Regelmatig wordt er bij beeldvormende onderzoeken (echo, CT-scan of MRI) per toeval een bijniervergroting gevonden. We noemen dit een bijnierincidentaloom. Dit gebeurt bij ongeveer 4% van de CT-scans die om een andere reden gemaakt worden.

Omdat de bijnier verschillende hormonen maakt, wordt er onderzocht of deze bijniervergroting gepaard gaat met te hoge hormoonproductie. Dit komt bij één op de zeven bijnierincidentalomen voor. Dit onderzoek bestaat uit bloed- en urineonderzoek.
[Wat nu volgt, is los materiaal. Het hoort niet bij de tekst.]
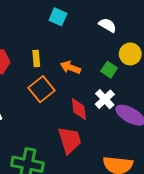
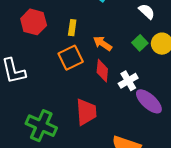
green square: (109, 70) -> (140, 43), moved
red diamond: (79, 109) -> (102, 71), moved

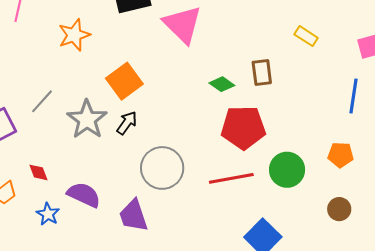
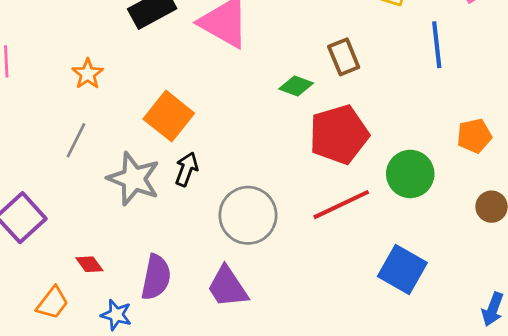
orange star: (74, 35) -> (88, 74), size x0.7
blue line: (354, 96) -> (437, 45), moved
gray line: (42, 101) -> (76, 140), moved
purple semicircle: (84, 195) -> (156, 277), turned 92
De meeste bijniervergrotingen zijn goedaardig. De beeldvormende onderzoeken laten dan specifieke kenmerken zien. Als er geen hormoonoverproductie is wordt na een aantal maanden beeldvormend onderzoek (CT- of MRI-scan) herhaald om eventuele groei op te sporen.

Als er hormoonoverproductie is wordt de bijnier over het algemeen verwijderd (bijnieroperatie).  Ook als er twijfel is over de goedaardigheid, als er groei is of bij een bepaalde grootte (meestal boven 4 cm) wordt de bij toeval vergrootte bijnier verwijderd.